Of course you could use those transistors to multiply the cores. But getting value out of 255 general purpose cores on a single chip isn't that easy. Even the hyperscalers can't think of any great way to have them
cooperate on anything. Instead they have them serving an ever greater number of separate customers.
Some people would call the
z/architecture an incarnation of the IBM 360. The latest CPU:
z17 "Telum II" was released this year.
Oh yes, z/Arch is living proof of how 360 lives on and is the most equivalent in terms of evolutionary potential to the x86.
Except of course, that Gene Amdahl & Co actually designed 360 forward looking and to be modular in terms of instructions that might be microcode on smaller machines and hardware on bigger ones, while x86 (8086) started as a hack, on a hack (8080) on a hack (8008) on a hack (4004) and arguably never designed.
But I guess the forward looking parts of 360 were at such a primitive level, it never had a negative impact on the evolution of the ISA. I've never looked in detail e.g. on instruction encodings and formats, pretty sure leftovers from BCD or similar would no longer be useful, whole addressing variants useless.
So yes, if it wasn't for IBM's lawyers, x86 might have died long ago and PC might be running z.
LoongArch does not have delay slots, and didn't adopt register windows. It omitted more quirks of MIPS, making it 64-bit (ready) from the start, but the MIPS legacy still shows in some off its behaviour and specification.

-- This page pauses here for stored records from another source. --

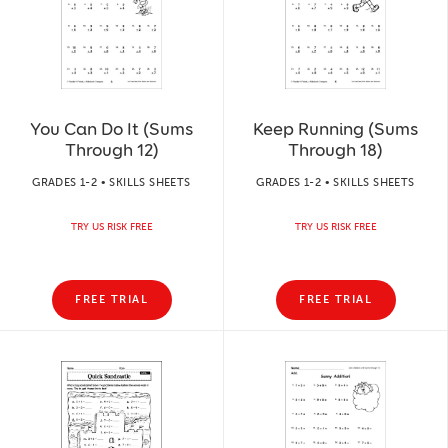
You Can Do It (Sums
Keep Running (Sums
Through 12)
Through 18)
GRADES 1-2 • SKILLS SHEETS
GRADES 1-2 • SKILLS SHEETS
TRY US RISK FREE
TRY US RISK FREE
FREE TRIAL
FREE TRIAL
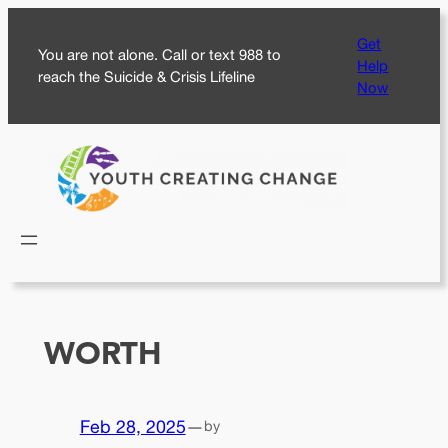
Skip
Get
to
You are not alone. Call or text 988 to
Help
content
reach the Suicide & Crisis Lifeline
Now
WORTH
Feb 28, 2025
—
by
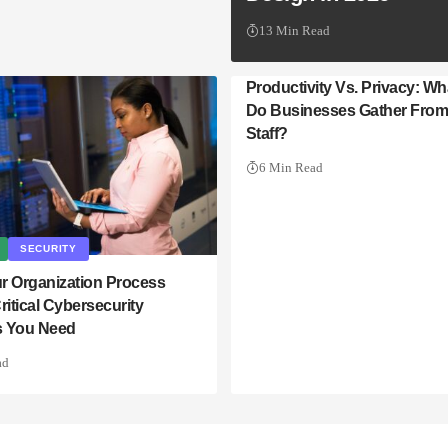
13 Min Read
Productivity Vs. Privacy: Wh
Do Businesses Gather Fro
Staff?
6 Min Read
SECURITY
r Organization Process
ritical Cybersecurity
 You Need
ad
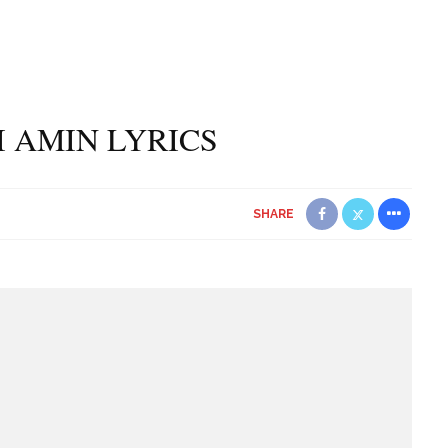
DI AMIN LYRICS
SHARE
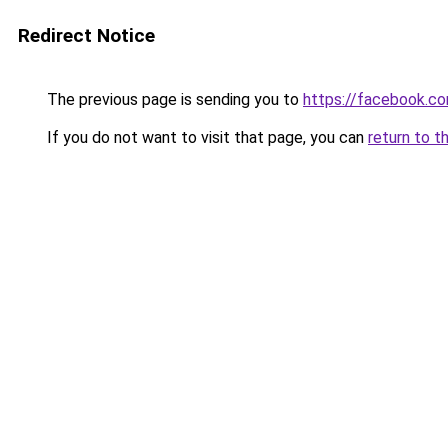
Redirect Notice
The previous page is sending you to
https://facebook.c
If you do not want to visit that page, you can
return to t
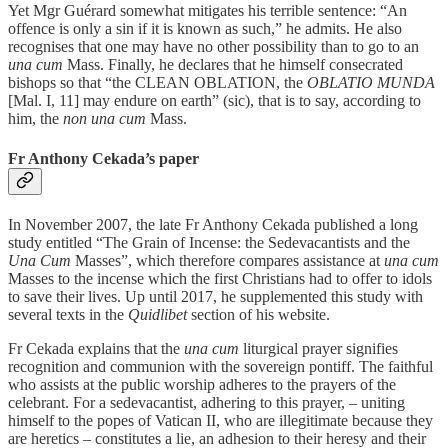
Yet Mgr Guérard somewhat mitigates his terrible sentence: “An
offence is only a sin if it is known as such,” he admits. He also
recognises that one may have no other possibility than to go to an
una cum
Mass. Finally, he declares that he himself consecrated
bishops so that “the CLEAN OBLATION, the
OBLATIO MUNDA
[Mal. I, 11] may endure on earth” (sic), that is to say, according to
him, the
non una cum
Mass.
Fr Anthony Cekada’s paper
In November 2007, the late Fr Anthony Cekada published a long
study entitled “The Grain of Incense: the Sedevacantists and the
Una Cum
Masses”, which therefore compares assistance at
una cum
Masses to the incense which the first Christians had to offer to idols
to save their lives. Up until 2017, he supplemented this study with
several texts in the
Quidlibet
section of his website.
Fr Cekada explains that the
una cum
liturgical prayer signifies
recognition and communion with the sovereign pontiff. The faithful
who assists at the public worship adheres to the prayers of the
celebrant. For a sedevacantist, adhering to this prayer, – uniting
himself to the popes of Vatican II, who are illegitimate because they
are heretics – constitutes a lie, an adhesion to their heresy and their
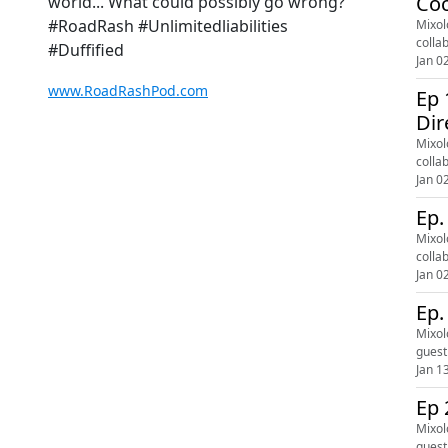
Coc
world... What could possibly go wrong?
#RoadRash #Unlimitedliabilities
Mixol
colla
#Duffified
Jan 0
www.RoadRashPod.com
Ep 
Dir
Mixol
colla
Jan 0
Ep.
Mixol
colla
Jan 0
Ep.
Mixol
guest
Jan 1
Ep 
Mixol
guest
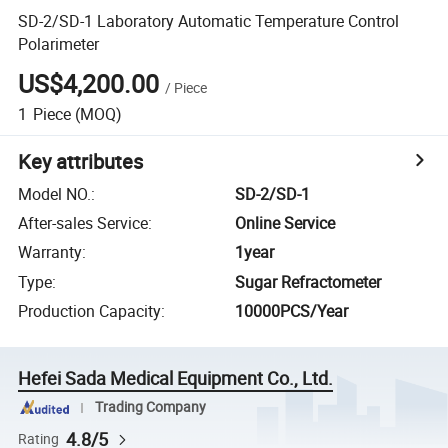
SD-2/SD-1 Laboratory Automatic Temperature Control
Polarimeter
US$4,200.00
/
Piece
1
Piece
(MOQ)
Key attributes
Model NO.
:
SD-2/SD-1
After-sales Service
:
Online Service
Warranty
:
1year
Type
:
Sugar Refractometer
Production Capacity
:
10000PCS/Year
Hefei Sada Medical Equipment Co., Ltd.
Trading Company
4.8/5
Rating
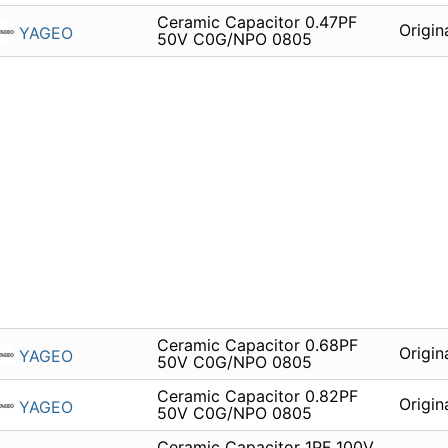
Ceramic Capacitor 0.47PF
Origin
YAGEO
50V C0G/NPO 0805
Ceramic Capacitor 0.68PF
Origin
YAGEO
50V C0G/NPO 0805
Ceramic Capacitor 0.82PF
Origin
YAGEO
50V C0G/NPO 0805
Ceramic Capacitor 1PF 100V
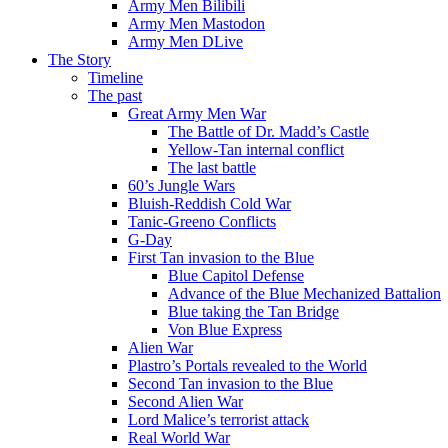
Army Men Bilibili
Army Men Mastodon
Army Men DLive
The Story
Timeline
The past
Great Army Men War
The Battle of Dr. Madd’s Castle
Yellow-Tan internal conflict
The last battle
60’s Jungle Wars
Bluish-Reddish Cold War
Tanic-Greeno Conflicts
G-Day
First Tan invasion to the Blue
Blue Capitol Defense
Advance of the Blue Mechanized Battalion
Blue taking the Tan Bridge
Von Blue Express
Alien War
Plastro’s Portals revealed to the World
Second Tan invasion to the Blue
Second Alien War
Lord Malice’s terrorist attack
Real World War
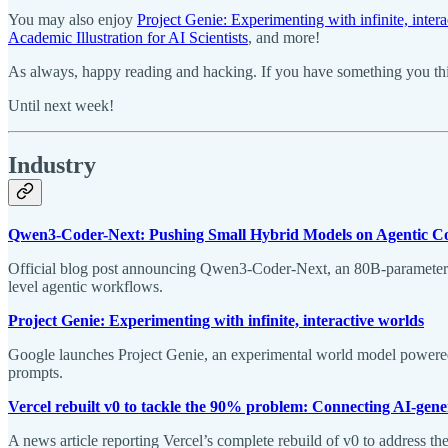
You may also enjoy
Project Genie: Experimenting with infinite, inter
Academic Illustration for AI Scientists
, and more!
As always, happy reading and hacking. If you have something you thin
Until next week!
Industry
Qwen3-Coder-Next: Pushing Small Hybrid Models on Agentic C
Official blog post announcing Qwen3-Coder-Next, an 80B-parameter 
level agentic workflows.
Project Genie: Experimenting with infinite, interactive worlds
Google launches Project Genie, an experimental world model powered by
prompts.
Vercel rebuilt v0 to tackle the 90% problem: Connecting AI-gener
A news article reporting Vercel’s complete rebuild of v0 to address th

Imagination sold MIPS. Then it was resold, and the new owner was restructured and adopted the name MIPS.
But yes, that company ditched the MIPS architecture to design RISC-V cores.
I never dipped deeply into LoongArch, but I can appreciate the attraction from the Chinese perspective.
I believe MIPS was very popular in textbooks, so whole generations of CPU design engineers might have been raised on it. And then there are things like compilers and OS ready to use and play with.
Finally: no lawyers chasing after you as long as you don't try to sell to Western markets.
RISC-V has all those advantages as well now and then some. So with it bing the most widely used in teaching and being so accessible, what remains of MIPS probably has little room to grow, unless lawyers and politicians change the rules.